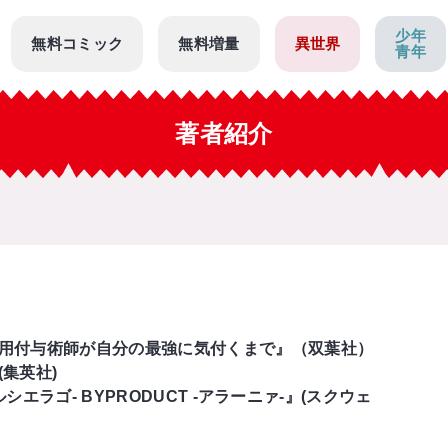
少年
無料コミック
無料増量
異世界
青年
著者紹介
用付与術師が自分の最強に気付くまで』（双葉社）
集英社)
ムルシエラゴ- BYPRODUCT -アラーニァ-』(スクウェ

:: Exercise requirements ::
Transcribe every entry word for word, excluding images.

:: Solution ::
少年
無料コミック
無料増量
異世界
青年
著者紹介
用付与術師が自分の最強に気付くまで』（双葉社）
集英社)
ムルシエラゴ- BYPRODUCT -アラーニァ-』(スクウェ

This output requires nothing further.